Quando vi entrai in punta di piedi avvertivo un senso di inadeguatezza rispetto alla sfida che avevo davanti. Per me, che venivo dall’estremo lembo della Sicilia orientale, Palermo era il centro del mondo. E “l’Ora” il punto di incontro con una realtà immaginifica, misteriosa, affascinante. Mi chiedevo continuamente: saprò mai superare la prova e questo sacro terrore del mito? Eppure non potevo considerarmi proprio un estraneo. Ricordo ancora emozione che mi prese a 19 anni quando, aprendo il giornale appena arrivato nelle edicole di Vittoria, vidi che un mio articolo sui costi umani per la salute del lavoro nelle serre occupava più di mezza pagina e portava in testa come un marchio di fabbrica la formula fatidica: "Dal nostro corrispondente". E c' era pure, nella prima edizione, il richiamo in prima pagina. Mi sentivo già di casa. Le selezioni dei nuovi arrivati che speravano di diventare "biondini", cioè precari invisibili ma sempre presenti e preziosi, erano spietate. E tutti quelli della mia generazione siamo passati attraverso le forche caudine di esami senza appello e di adattamenti di ruolo pur di restare aggrappati a una zattera perennemente vagante e in procinto di andare a fondo al minimo soffio di vento. Presto trovai però i miei punti di riferimento e il passo giusto per calarmi nel clima di un giornale che era prima di tutto un collettivo straordinario e poliedrico dove ognuno riusciva alla fine a trovare il posto più adatto.

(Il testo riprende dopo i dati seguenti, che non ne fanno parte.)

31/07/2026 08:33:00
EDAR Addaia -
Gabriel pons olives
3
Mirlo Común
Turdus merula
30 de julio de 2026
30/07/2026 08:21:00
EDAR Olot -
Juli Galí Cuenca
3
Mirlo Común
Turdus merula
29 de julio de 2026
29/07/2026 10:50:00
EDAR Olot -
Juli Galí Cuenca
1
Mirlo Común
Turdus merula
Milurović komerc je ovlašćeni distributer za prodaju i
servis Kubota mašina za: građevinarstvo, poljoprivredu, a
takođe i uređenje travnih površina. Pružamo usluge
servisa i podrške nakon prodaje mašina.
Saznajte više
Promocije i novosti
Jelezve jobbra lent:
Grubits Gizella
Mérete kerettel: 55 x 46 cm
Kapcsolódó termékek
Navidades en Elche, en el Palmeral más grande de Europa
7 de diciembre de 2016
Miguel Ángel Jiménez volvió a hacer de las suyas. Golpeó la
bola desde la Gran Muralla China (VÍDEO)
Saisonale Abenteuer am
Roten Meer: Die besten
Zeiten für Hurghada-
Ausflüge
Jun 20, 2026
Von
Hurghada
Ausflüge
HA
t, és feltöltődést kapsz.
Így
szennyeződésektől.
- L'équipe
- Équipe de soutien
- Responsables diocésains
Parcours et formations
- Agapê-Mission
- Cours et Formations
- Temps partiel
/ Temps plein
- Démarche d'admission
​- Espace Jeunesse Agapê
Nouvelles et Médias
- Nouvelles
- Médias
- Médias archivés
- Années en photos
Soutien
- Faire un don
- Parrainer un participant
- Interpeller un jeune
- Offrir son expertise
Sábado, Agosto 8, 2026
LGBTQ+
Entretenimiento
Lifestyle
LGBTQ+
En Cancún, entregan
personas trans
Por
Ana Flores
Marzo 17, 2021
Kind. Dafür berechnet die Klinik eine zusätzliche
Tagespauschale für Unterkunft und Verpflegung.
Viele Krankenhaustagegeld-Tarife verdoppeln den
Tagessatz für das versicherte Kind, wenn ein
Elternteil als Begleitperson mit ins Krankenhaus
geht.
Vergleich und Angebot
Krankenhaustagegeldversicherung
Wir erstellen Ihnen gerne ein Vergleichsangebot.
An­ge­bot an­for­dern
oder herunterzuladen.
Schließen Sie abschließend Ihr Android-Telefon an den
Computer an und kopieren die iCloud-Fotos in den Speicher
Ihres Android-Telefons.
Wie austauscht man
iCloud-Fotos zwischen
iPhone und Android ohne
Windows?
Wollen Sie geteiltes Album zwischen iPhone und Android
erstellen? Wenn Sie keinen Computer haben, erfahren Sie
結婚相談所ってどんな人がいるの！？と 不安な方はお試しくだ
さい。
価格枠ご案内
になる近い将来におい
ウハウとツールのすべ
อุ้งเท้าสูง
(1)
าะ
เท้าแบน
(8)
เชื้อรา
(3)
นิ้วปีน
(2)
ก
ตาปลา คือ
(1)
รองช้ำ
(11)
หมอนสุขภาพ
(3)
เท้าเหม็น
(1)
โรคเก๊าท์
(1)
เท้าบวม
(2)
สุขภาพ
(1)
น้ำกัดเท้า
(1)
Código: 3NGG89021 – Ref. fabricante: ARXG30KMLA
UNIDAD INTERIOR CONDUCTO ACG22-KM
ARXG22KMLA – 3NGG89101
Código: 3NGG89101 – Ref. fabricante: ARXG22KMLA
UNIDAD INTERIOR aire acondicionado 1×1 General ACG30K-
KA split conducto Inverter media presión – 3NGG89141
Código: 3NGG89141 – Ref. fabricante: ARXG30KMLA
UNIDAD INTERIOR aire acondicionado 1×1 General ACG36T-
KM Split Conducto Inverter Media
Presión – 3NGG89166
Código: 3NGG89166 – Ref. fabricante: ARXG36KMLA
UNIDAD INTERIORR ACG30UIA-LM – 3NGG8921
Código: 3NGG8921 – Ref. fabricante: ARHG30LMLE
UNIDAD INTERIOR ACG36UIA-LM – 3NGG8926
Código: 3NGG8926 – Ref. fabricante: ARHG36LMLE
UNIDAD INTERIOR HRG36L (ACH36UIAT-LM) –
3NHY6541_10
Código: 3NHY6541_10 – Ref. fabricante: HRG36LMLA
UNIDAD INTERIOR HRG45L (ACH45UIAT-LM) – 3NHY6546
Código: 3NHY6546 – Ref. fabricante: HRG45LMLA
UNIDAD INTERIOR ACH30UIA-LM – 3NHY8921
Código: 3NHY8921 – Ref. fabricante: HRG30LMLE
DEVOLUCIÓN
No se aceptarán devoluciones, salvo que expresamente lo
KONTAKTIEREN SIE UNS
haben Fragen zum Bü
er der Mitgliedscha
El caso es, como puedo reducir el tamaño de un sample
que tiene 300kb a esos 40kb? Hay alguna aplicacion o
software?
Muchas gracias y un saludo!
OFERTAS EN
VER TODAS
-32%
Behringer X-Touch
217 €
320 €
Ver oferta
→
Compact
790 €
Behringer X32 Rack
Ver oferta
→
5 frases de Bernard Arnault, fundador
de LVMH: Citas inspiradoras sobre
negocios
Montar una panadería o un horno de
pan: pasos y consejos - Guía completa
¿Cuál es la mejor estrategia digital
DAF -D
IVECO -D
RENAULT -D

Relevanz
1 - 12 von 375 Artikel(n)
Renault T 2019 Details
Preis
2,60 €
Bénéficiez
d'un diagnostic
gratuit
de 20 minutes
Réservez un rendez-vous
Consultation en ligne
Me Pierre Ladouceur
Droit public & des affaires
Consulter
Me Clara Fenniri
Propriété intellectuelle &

Le differenze contavano, eccome se contavano, e anche le gerarchie. Ma c' era in tutti noi una forte spinta ideale, il senso di una missione che coincideva con idea di un giornalismo di opposizione: schierato, orgoglioso, arrogante, nemico del conformismo e del potere. E perciò libero, e perciò autonomo. Questa era la lezione che il gruppo storico del giornale (Mario Farinella, Aldo Costa, Marcello Cimino, Giuliana Saladino, Etrio Fidora, Gianni Lo Monaco, Kris Mancuso, Salvo Licata, e mi scuso per le omissioni) ci affidava giorno per giorno, anche se in certi casi non potevi sottrarti a una subalternità pedagogica.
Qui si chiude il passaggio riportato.